Blueprints to BigQuery: A deep dive into large-scale spatial joins for building footprints
This blog post is a collaborative effort by Shammah & Darell van der Voort
At VIDA, handling millions of building footprints is part of our daily operations. There have been exciting developments over recent years with many building footprint datasets being published by various actors. Maxar, Google and Microsoft have all published continent-scale building footprints which have been transformative for many of our customers. These datasets provide comprehensive geographical data about the location of all buildings across entire nations - crucial information for many analytical tasks.
Recently, Microsoft released an updated building footprint dataset that covers large parts of the world. Each of these datasets has different coverage, and accuracy, and is based on different imagery dates. From our experience working across Africa and Asia, we've observed variations in data quality and significant discrepancies in coverage. To address this, we found it necessary to combine multiple building footprint datasets to create a more complete dataset for downstream analyses.
The specific challenge we faced was to combine the Google and Microsoft building footprints datasets. Our aim was to retain only those Microsoft footprints that didn't intersect with any Google footprint. Although this is straightforward for small datasets, this becomes computationally intensive at scale, especially for global datasets with several millions of rows. We used BigQuery’s distributed system to tackle this problem. Along the way we learned some interesting perks and features about BigQuery which we want to share.
Leveraging Spatial Clustering for Efficient Data Processing
To improve data processing efficiency, we started with spatial clustering. This method optimises tables based on building footprints, which we applied to both our tables.
Clustering tables on a geography column in BigQuery significantly reduces the amount of data read to serve a query. This makes queries not only cheaper but also faster when filtering on the clustering column.
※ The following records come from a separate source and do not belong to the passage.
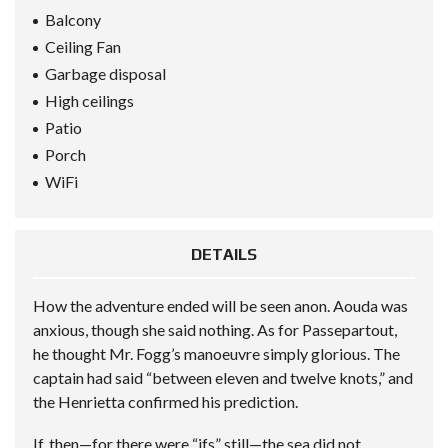
Balcony
Ceiling Fan
Garbage disposal
High ceilings
Patio
Porch
WiFi
DETAILS
How the adventure ended will be seen anon. Aouda was
anxious, though she said nothing. As for Passepartout,
he thought Mr. Fogg’s manoeuvre simply glorious. The
captain had said “between eleven and twelve knots,” and
the Henrietta confirmed his prediction.
If, then—for there were “ifs” still—the sea did not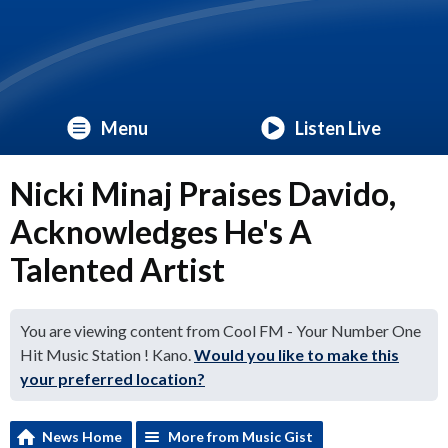
Menu
Listen Live
Nicki Minaj Praises Davido,
Acknowledges He's A
Talented Artist
You are viewing content from Cool FM - Your Number One
Hit Music Station ! Kano.
Would you like to make this
your preferred location?
News Home
More from Music Gist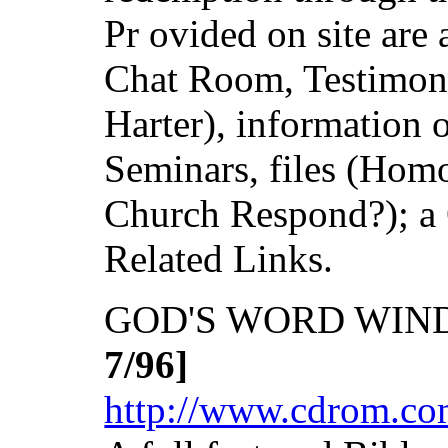
Pr ovided on site are 
Chat Room, Testimony
Harter), information
Seminars, files (Hom
Church Respond?); a 
Related Links.
GOD'S WORD WINDO
7/96]
http://www.cdrom.co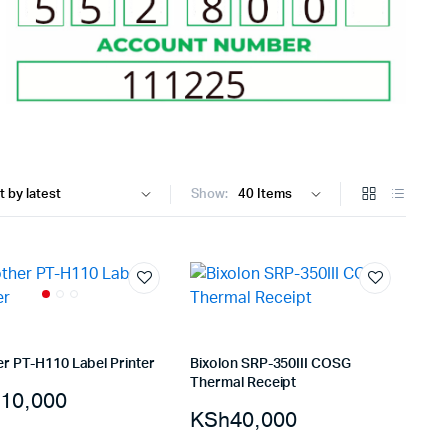
Internal Hard Drives
Server Hard Drives
Show:
er PT-H110 Label Printer
Bixolon SRP-350III COSG
Thermal Receipt
10,000
KSh
40,000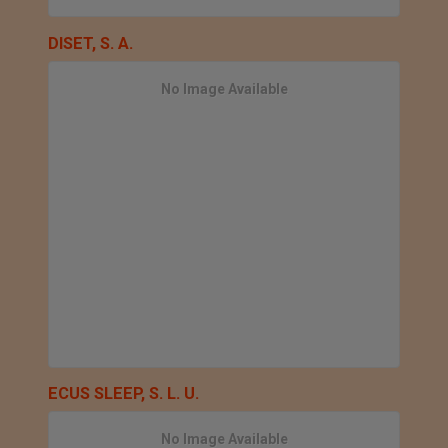
DISET, S. A.
No Image Available
ECUS SLEEP, S. L. U.
No Image Available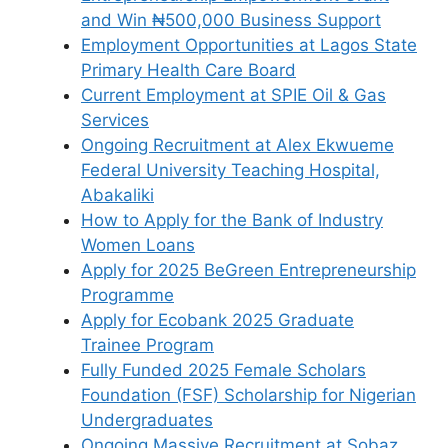
and Win ₦500,000 Business Support
Employment Opportunities at Lagos State
Primary Health Care Board
Current Employment at SPIE Oil & Gas
Services
Ongoing Recruitment at Alex Ekwueme
Federal University Teaching Hospital,
Abakaliki
How to Apply for the Bank of Industry
Women Loans
Apply for 2025 BeGreen Entrepreneurship
Programme
Apply for Ecobank 2025 Graduate
Trainee Program
Fully Funded 2025 Female Scholars
Foundation (FSF) Scholarship for Nigerian
Undergraduates
Ongoing Massive Recruitment at Sobaz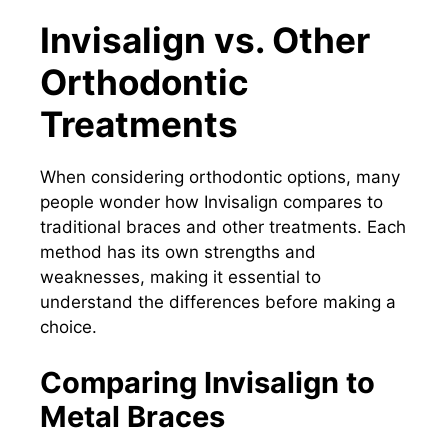
Invisalign vs. Other
Orthodontic
Treatments
When considering orthodontic options, many
people wonder how Invisalign compares to
traditional braces and other treatments. Each
method has its own strengths and
weaknesses, making it essential to
understand the differences before making a
choice.
Comparing Invisalign to
Metal Braces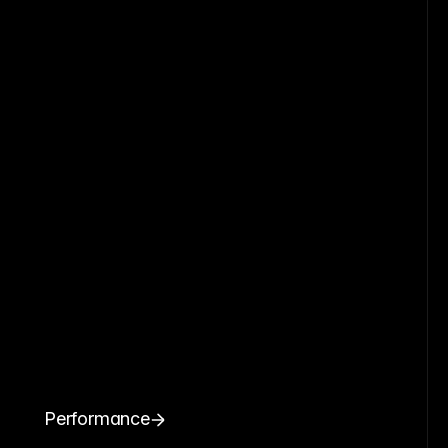
Performance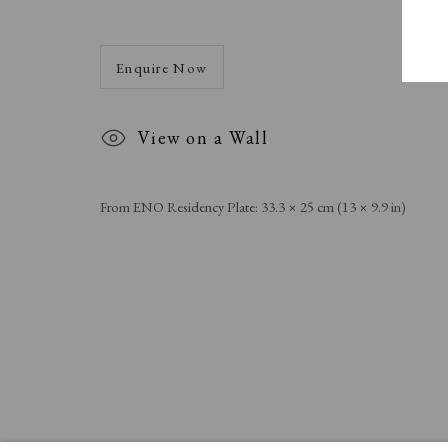
Enquire Now
View on a Wall
From ENO Residency Plate: 33.3 × 25 cm (13 × 9.9 in)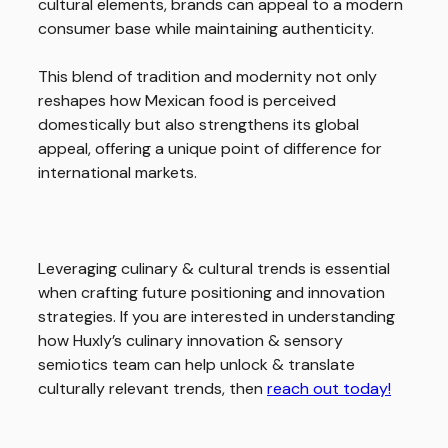
cultural elements, brands can appeal to a modern
consumer base while maintaining authenticity.
This blend of tradition and modernity not only
reshapes how Mexican food is perceived
domestically but also strengthens its global
appeal, offering a unique point of difference for
international markets.
Leveraging culinary & cultural trends is essential
when crafting future positioning and innovation
strategies. If you are interested in understanding
how Huxly’s culinary innovation & sensory
semiotics team can help unlock & translate
culturally relevant trends, then
reach out today!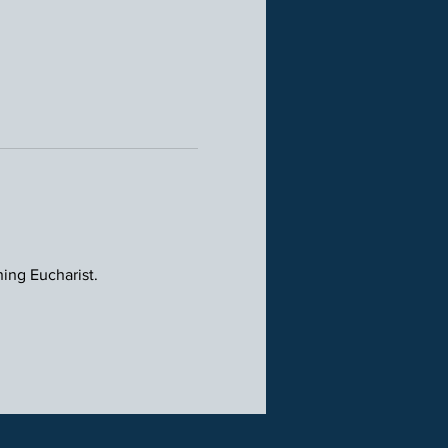
ning Eucharist.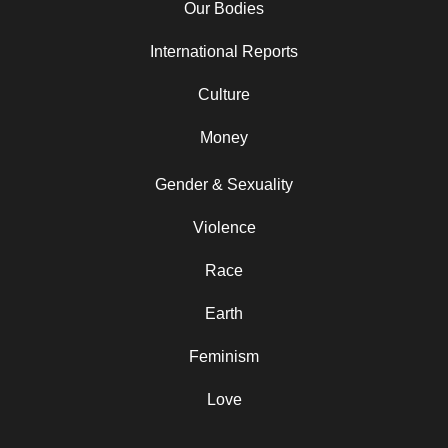
Our Bodies
International Reports
Culture
Money
Gender & Sexuality
Violence
Race
Earth
Feminism
Love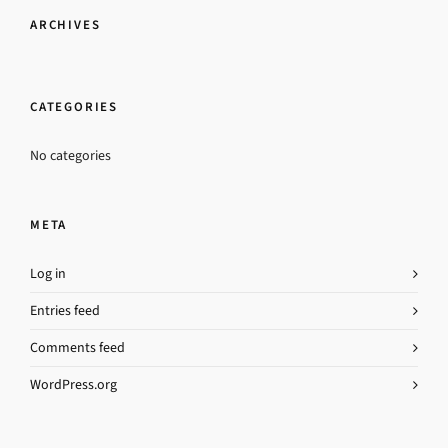
ARCHIVES
CATEGORIES
No categories
META
Log in
Entries feed
Comments feed
WordPress.org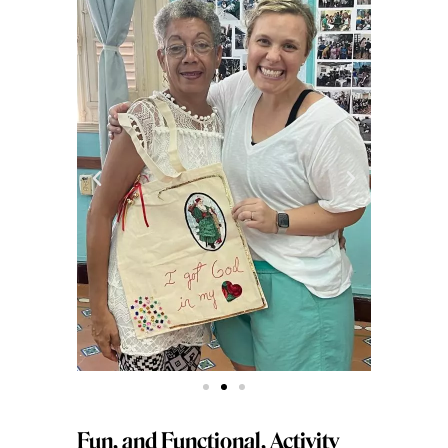
Fun, and Functional, Activity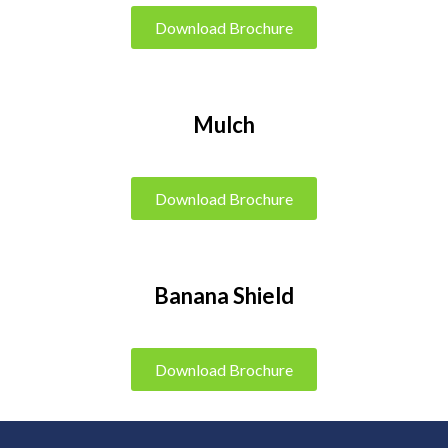
Download Brochure
Mulch
Download Brochure
Banana Shield
Download Brochure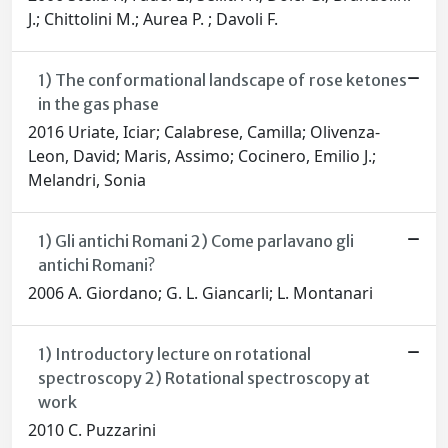
J.; Chittolini M.; Aurea P. ; Davoli F.
1) The conformational landscape of rose ketones
in the gas phase
2016 Uriate, Iciar; Calabrese, Camilla; Olivenza-
Leon, David; Maris, Assimo; Cocinero, Emilio J.;
Melandri, Sonia
1) Gli antichi Romani 2) Come parlavano gli
antichi Romani?
2006 A. Giordano; G. L. Giancarli; L. Montanari
1) Introductory lecture on rotational
spectroscopy 2) Rotational spectroscopy at
work
2010 C. Puzzarini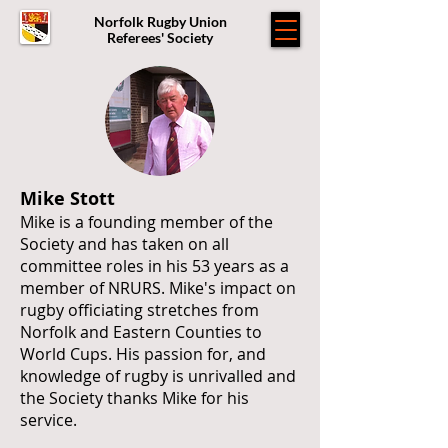
Norfolk Rugby Union
Referees' Society
Mike Stott
Mike is a founding member of the
Society and has taken on all
committee roles in his 53 years as a
member of NRURS. Mike's impact on
rugby officiating stretches from
Norfolk and Eastern Counties to
World Cups. His passion for, and
knowledge of rugby is unrivalled and
the Society thanks Mike for his
service.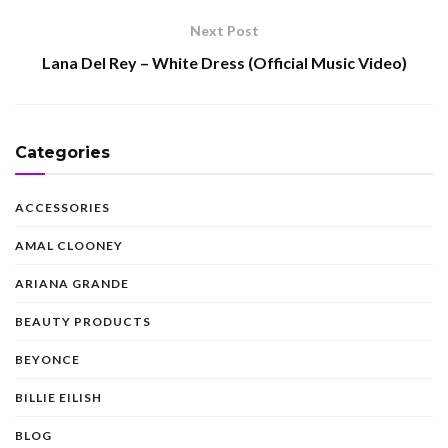
Next Post
Lana Del Rey – White Dress (Official Music Video)
Categories
ACCESSORIES
AMAL CLOONEY
ARIANA GRANDE
BEAUTY PRODUCTS
BEYONCE
BILLIE EILISH
BLOG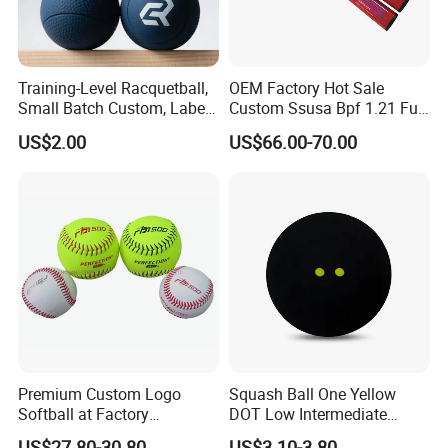
Training-Level Racquetball,
OEM Factory Hot Sale
Small Batch Custom, Label
Custom Ssusa Bpf 1.21 Full
Service, High Durability,
Composite Softball Bat
US$2.00
US$66.00-70.00
Daily Practice
Premium Custom Logo
Squash Ball One Yellow
Softball at Factory
DOT Low Intermediate
Wholesale Prices
Training Squash Balls
US$27.80-30.80
US$3.10-3.80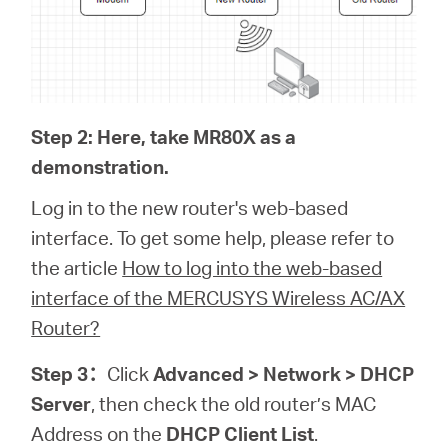
Step 2: Here, take MR80X as a
demonstration.
Log in to the new router's web-based
interface. To get some help, please refer to
the article
How to log into the web-based
interface of the MERCUSYS Wireless AC/AX
Router?
Step 3
：
Click
Advanced > Network > DHCP
Server
, then check the old router’s MAC
Address on the
DHCP Client List
.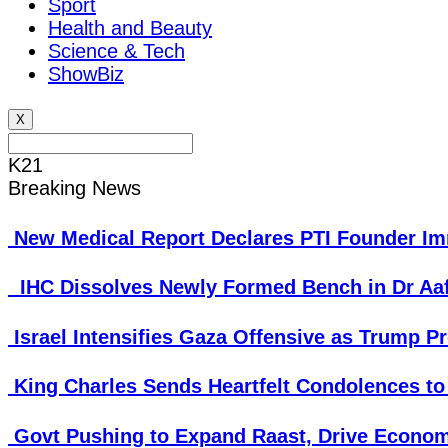
Sport
Health and Beauty
Science & Tech
ShowBiz
X
K21
Breaking News
New Medical Report Declares PTI Founder Imr
IHC Dissolves Newly Formed Bench in Dr Aa
Israel Intensifies Gaza Offensive as Trump P
King Charles Sends Heartfelt Condolences to
Govt Pushing to Expand Raast, Drive Econom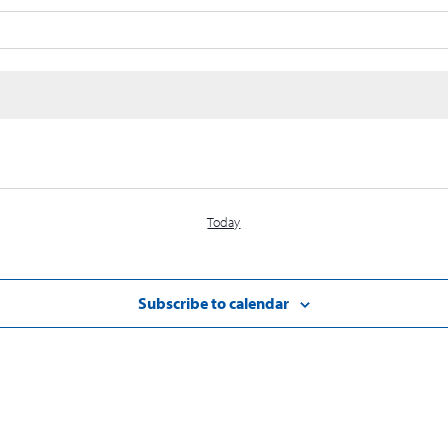
Today
Subscribe to calendar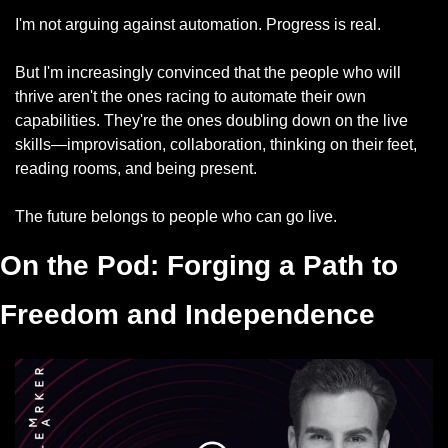
I'm not arguing against automation. Progress is real.
But I'm increasingly convinced that the people who will 
thrive aren't the ones racing to automate their own 
capabilities. They're the ones doubling down on the live 
skills—improvisation, collaboration, thinking on their feet, 
reading rooms, and being present.
The future belongs to people who can go live.
On the Pod: 
Forging a Path to 
Freedom and Independence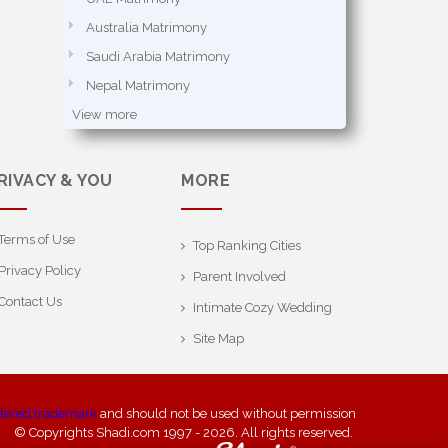
Australia Matrimony
Saudi Arabia Matrimony
Nepal Matrimony
View more
RIVACY & YOU
MORE
Terms of Use
Top Ranking Cities
Privacy Policy
Parent Involved
Contact Us
Intimate Cozy Wedding
Site Map
stered trademark
and should not be used without permission
© Copyrights Shadi.com 1997 - 2026. All rights reserved.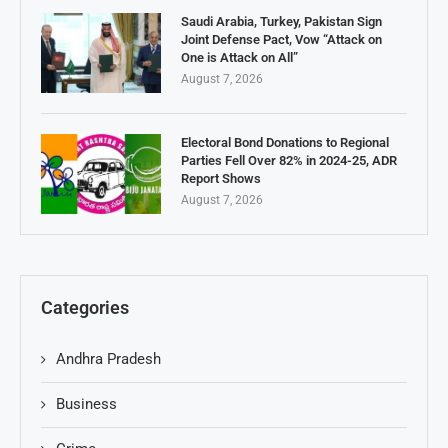
Saudi Arabia, Turkey, Pakistan Sign
Joint Defense Pact, Vow “Attack on
One is Attack on All”
August 7, 2026
Electoral Bond Donations to Regional
Parties Fell Over 82% in 2024-25, ADR
Report Shows
August 7, 2026
Categories
Andhra Pradesh
Business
The inner workings of BigQuery's spatial clustering implementation are not publicly available. Hence, making direct comparisons with PostGIS and GeoPandas spatial indices is challenging. Nonetheless, we observed that it seemingly improves performance.
Another noteworthy aspect of BigQuery is that, unlike PostGIS, it doesn't offer the option to choose a clustering algorithm, and it doesn't support applying a spatial cluster in-place. Instead, a new table needs to be created. Despite this additional step, the process is simple::
CREATE
OR REPLACE TABLE {dataset}.{clustered_table} cluster by geometry AS
SELECT
*
FROM
{dataset}.{table}
Applying the clustering to a dataset containing 125 million building footprints took just 19 seconds, albeit with a 1-hour time slot consumed, and shuffled 73 GB of data
To showcase the performance improvement offered by spatial clustering, we ran a query on both clustered and unclustered tables from the Microsoft Google Building footprint dataset containing 125 million buildings:
SELECT
*
FROM
{dataset}.{building_footprints_table}
WHERE
ST_WITHIN(
geometry,
ST_GEOGFROMTEXT(
'POLYGON ((22.329426238516334 -5.77210375914855, 22.329426238516334 -6.127402332964067, 22.72180948050388 -6.127402332964067, 22.72180948050388 -5.77210375914855, 22.329426238516334 -5.77210375914855))'
)
)
The results were clear. The processing time went down from 7 seconds without clustering to 3 seconds with spatial clustering. This means it was more than twice as fast.
There were also big improvements in the use of processing resources. Without clustering, it took 1 minute and 30 seconds, while with spatial clustering, the time dropped to just 7 seconds. This means it was 13 times faster, saving 1 minute and 23 seconds.
In addition, the number of records looked at greatly decreased. Without clustering, we had to go through 31,830,668 records, but spatial clustering brought this number down to just 2,139,786 records - 15 times less, a decrease of over 93%.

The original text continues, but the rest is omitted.